[Data]

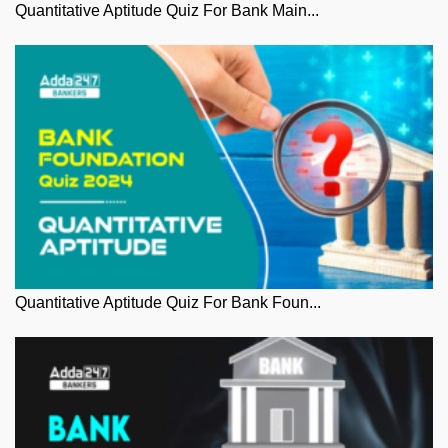
Quantitative Aptitude Quiz For Bank Main...
Quantitative Aptitude Quiz For Bank Foun...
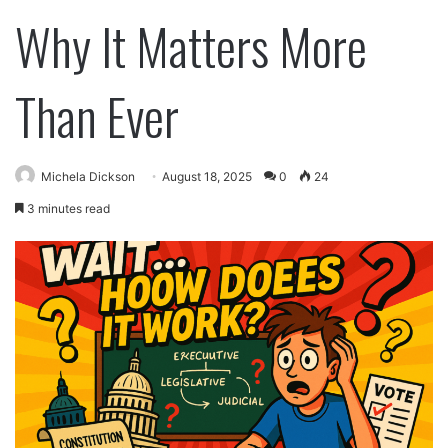
Why It Matters More
Than Ever
Michela Dickson
August 18, 2025
0
24
3 minutes read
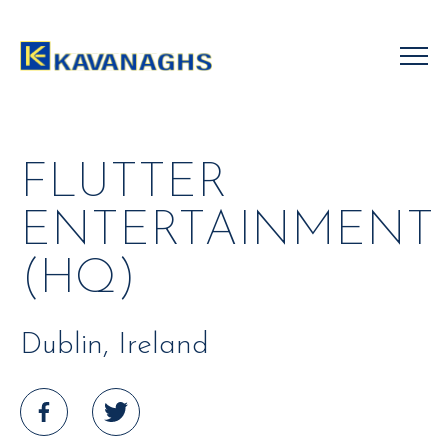
Skip
to
content
FLUTTER
ENTERTAINMENT
(HQ)
Dublin, Ireland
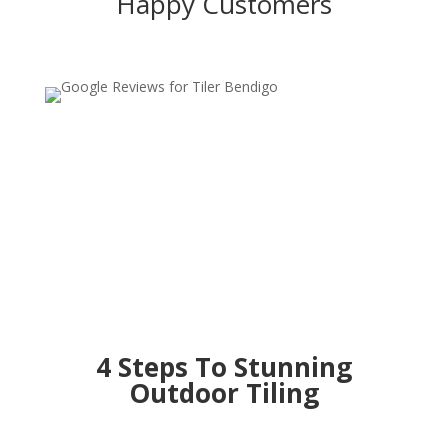
Happy Customers
4 Steps To Stunning
Outdoor Tiling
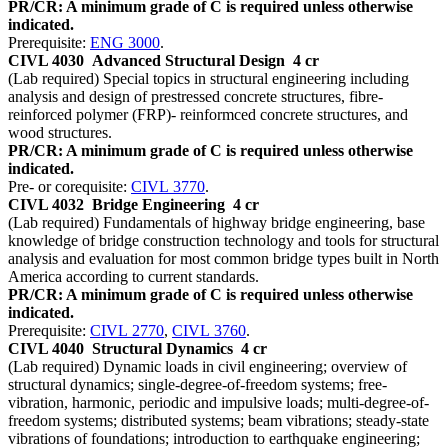
PR/CR: A minimum grade of C is required unless otherwise
indicated.
Prerequisite:
ENG 3000
.
CIVL 4030
Advanced Structural Design
4 cr
(Lab required) Special topics in structural engineering including
analysis and design of prestressed concrete structures, fibre-
reinforced polymer (FRP)- reinformced concrete structures, and
wood structures.
PR/CR: A minimum grade of C is required unless otherwise
indicated.
Pre- or corequisite:
CIVL 3770
.
CIVL 4032
Bridge Engineering
4 cr
(Lab required) Fundamentals of highway bridge engineering, base
knowledge of bridge construction technology and tools for structural
analysis and evaluation for most common bridge types built in North
America according to current standards.
PR/CR: A minimum grade of C is required unless otherwise
indicated.
Prerequisite:
CIVL 2770
,
CIVL 3760
.
CIVL 4040
Structural Dynamics
4 cr
(Lab required) Dynamic loads in civil engineering; overview of
structural dynamics; single-degree-of-freedom systems; free-
vibration, harmonic, periodic and impulsive loads; multi-degree-of-
freedom systems; distributed systems; beam vibrations; steady-state
vibrations of foundations; introduction to earthquake engineering;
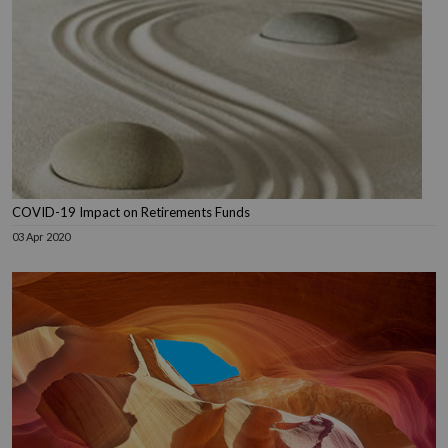
COVID-19 Impact on Retirements Funds
03 Apr 2020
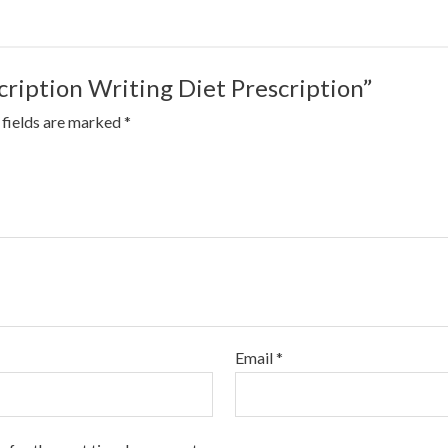
scription Writing Diet Prescription”
 fields are marked
*
Email
*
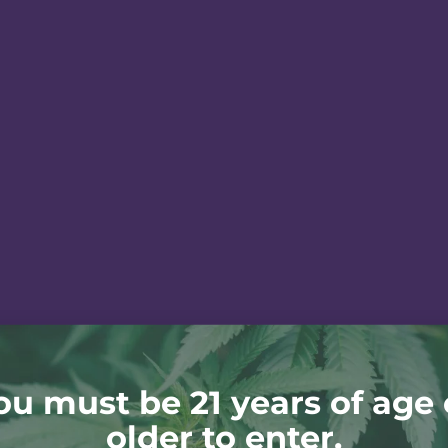
ou must be 21 years of age 
older to enter.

[/Data]

What the task requires -
Take every line above that includes "concrete" and list it.

Task output -
analysis and design of prestressed concrete structures, fibre-
reinforced polymer (FRP)- reinformced concrete structures, and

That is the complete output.